Thursday, 6 August 2009
Me Vs Banksy
So after absorbing weeks of saturation coverage and more hype than the Millennium Falcon's hyperdrive unit, I finally made it to the Banksy exhibition at Bristol Museum.
Several attempts have been made, which have mainly involved trying to get out of bed early at the weekend to beat the queues, then deciding against the whole idea of standing in the rain for three hours and ended in going back to sleep.
But we headed down there on Wednesday after work, which was a beautiful sunny city evening. In fact it was so warm I dared to leave the house without a coat or jacket of any kind, not even a thin waterproof kagool. Pretty brave in this country I'd say.
We expected to age a little in the queue before getting anywhere near the world-famous exhibition, but to my sheer relief it was actually pretty quick moving and we were inside within half an hour. I'd have gone before if I'd known.
We shuffled along patiently with the crowds looking out for all the irreverence and cheeky artistic equivalents of one-liners. But I just felt like I'd seen the whole thing before, which of course I have, in every paper, on every website and on every television news programme.
There was very little which I hadn't already seen and I came out feeling a bit, well, underwhelmed by the whole thing. Had you collared me at the moment that I stepped out of the gloomy museum building into the setting sunlight, and asked me my opinion of this most trendy of urban/arty events, I would only have been able to muster a non-committal shrug of the shoulders and utter a barely audible, and less than enthusiastic "It's alright I s'pose". A bit like a 14-year-old boy who's been dragged around the Uffizi gallery in Florence while on holiday, when he's far more interested in playing football outside in the square. Which was also me.
This may say more about my ignorance than anything else, but I do wish I'd made more of an effort to see it earlier and perhaps could've been a bit more impressed by it.
Putting the grumpy old man to one side, I did think it was entertaining and once or twice kind of thought provoking.
I don't think he is the coruscating political commentator who can bring shame upon the ruling elite with a single flourish of his spray can, nor do I think he is the most original activist drawing peoples' attention to the absurdities and injustices of the world. But he is very good at taking a thought and summing it up in one clear image which provokes and entertains.
My favourite is the I Hate Mondays image above. That totally sums up our Western pre-occupation with the trivial nonsense of day-to-day existence, confined in that rigid pattern of work, home, work, home, five days a week, 52 weeks a year, while these kids a world away starve in slums.

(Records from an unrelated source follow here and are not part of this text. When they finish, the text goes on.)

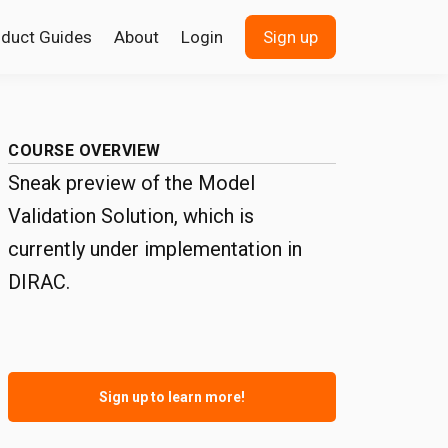
oduct Guides
About
Login
Sign up
COURSE OVERVIEW
Sneak preview of the Model
Validation Solution, which is
currently under implementation in
DIRAC.
Sign up to learn more!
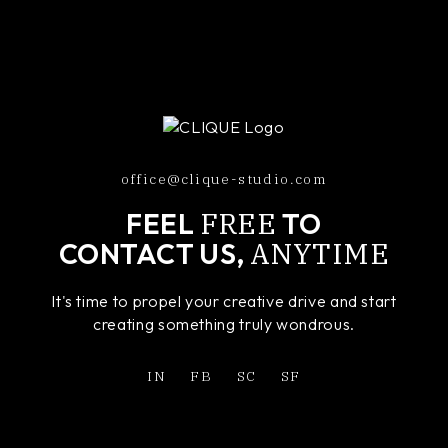
office@clique-studio.com
FREE
FEEL
TO
ANYTIME
CONTACT US,
It's time to propel your creative drive and start
creating something truly wondrous.
IN
FB
SC
SF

The presentation of these political themes is obviously the key to his success. I find myself thinking of the gulf between rich and poor much more looking at that image, than I do listening to Bono or Bob Geldof guffing on about it.

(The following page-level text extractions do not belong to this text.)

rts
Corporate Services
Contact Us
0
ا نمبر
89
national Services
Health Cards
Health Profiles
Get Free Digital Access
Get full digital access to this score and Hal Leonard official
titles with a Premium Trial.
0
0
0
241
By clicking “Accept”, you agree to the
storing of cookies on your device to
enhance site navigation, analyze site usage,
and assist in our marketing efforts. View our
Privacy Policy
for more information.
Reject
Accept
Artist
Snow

It's undoubtedly a great thing for the city though, and I'm reliably informed by my friend Claire that trade in the surrounding area is up by 24 per cent as a result of the exhibition. For a start there's the enterprising ice cream van parked up by the queue, a modern day 'cut me own throat' Dibbler if there ever was one. The queue itself has become a daily fixture, and I wonder how many people made friends or even sparked new relationships and love affairs while standing for hours in that line. Fate has a funny way of bringing people together. Personally I couldn't think of anything worse than having to start polite conversation with a complete stranger, but some people seem to thrive of that kind of thing. Good luck to them.
The best thing of all is that it is here in Bristol in the first place, rather than London. I always like to argue that living in Bristol is great and that I wouldn't swap it for London for so many reasons, and now I have a genuine one. If the exhibit was in the capital, Banksy would have definitely 'sold out'. But keeping it in Bristol means he's true to his roots, and all those councillors who campaign for anti-graffiti measures and make community service kids scrub it off the walls, can claim him as one of the city's beloved sons.
So anyway, after all that malarky we went to Gourmet Burger Kitchen where I enjoyed a buffalo burger, with cheese and onion rings. It was proper gert lush.
I did play tennis for over an hour this morning to work it off, and I appear to be staying at the 16 stone level, according to the dodgy scales in our bathroom.
I'll need to draw on all that energy tomorrow in any case as I will be attempting an 8 mile plus run, possibly 9. Looking forward to it, will let you know how I get on, if I don't get distracted trying to analyse a Banksy mural on Gloucester Road in the meantime.